Stored items from a collection
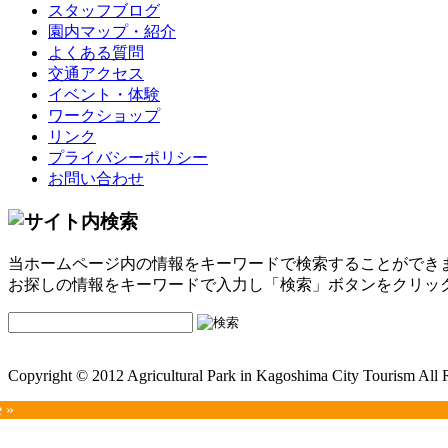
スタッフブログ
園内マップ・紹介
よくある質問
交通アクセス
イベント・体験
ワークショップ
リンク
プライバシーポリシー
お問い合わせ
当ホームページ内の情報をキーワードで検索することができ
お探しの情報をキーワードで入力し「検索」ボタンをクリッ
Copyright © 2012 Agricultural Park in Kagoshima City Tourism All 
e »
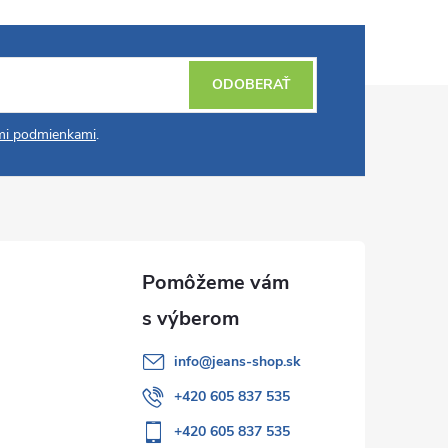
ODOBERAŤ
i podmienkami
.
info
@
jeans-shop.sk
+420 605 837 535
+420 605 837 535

==

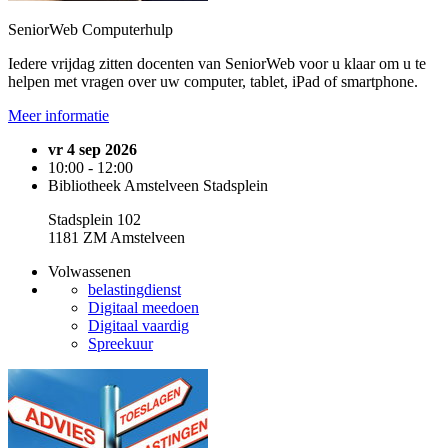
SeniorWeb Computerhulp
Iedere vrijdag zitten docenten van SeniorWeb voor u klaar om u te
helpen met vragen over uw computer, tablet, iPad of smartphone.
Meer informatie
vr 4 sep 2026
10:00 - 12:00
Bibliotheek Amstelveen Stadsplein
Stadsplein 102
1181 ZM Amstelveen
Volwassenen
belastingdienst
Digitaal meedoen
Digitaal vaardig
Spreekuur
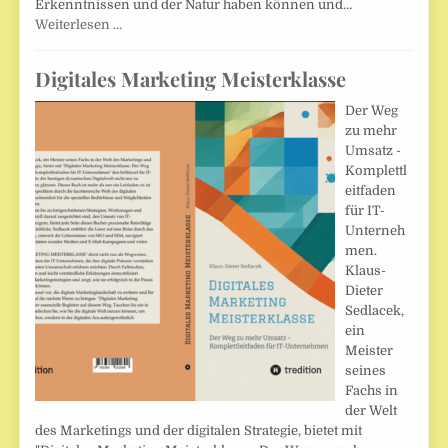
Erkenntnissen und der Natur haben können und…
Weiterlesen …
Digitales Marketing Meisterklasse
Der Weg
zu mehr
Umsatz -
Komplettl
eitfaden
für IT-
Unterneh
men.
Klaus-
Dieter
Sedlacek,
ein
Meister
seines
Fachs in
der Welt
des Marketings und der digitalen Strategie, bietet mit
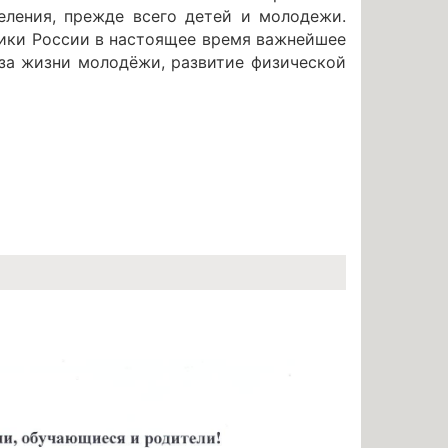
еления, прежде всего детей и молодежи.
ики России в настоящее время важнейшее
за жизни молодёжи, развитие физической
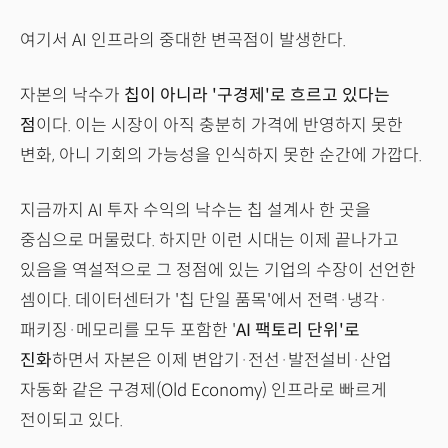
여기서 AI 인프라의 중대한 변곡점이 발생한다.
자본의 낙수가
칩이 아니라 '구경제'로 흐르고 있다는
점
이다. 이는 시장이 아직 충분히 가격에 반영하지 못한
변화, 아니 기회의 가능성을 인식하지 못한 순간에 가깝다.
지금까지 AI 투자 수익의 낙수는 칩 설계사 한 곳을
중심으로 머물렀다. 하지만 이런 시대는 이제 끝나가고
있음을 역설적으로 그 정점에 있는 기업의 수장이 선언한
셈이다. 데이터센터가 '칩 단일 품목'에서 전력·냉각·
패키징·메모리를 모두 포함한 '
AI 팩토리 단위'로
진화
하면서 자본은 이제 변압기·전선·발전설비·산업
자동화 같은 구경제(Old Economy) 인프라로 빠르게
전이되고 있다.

What is required
Only lines containing "SeniorWeb" belong in the answer; copy every such line from the records.

Written solution
SeniorWeb Computerhulp
Iedere vrijdag zitten docenten van SeniorWeb voor u klaar om u te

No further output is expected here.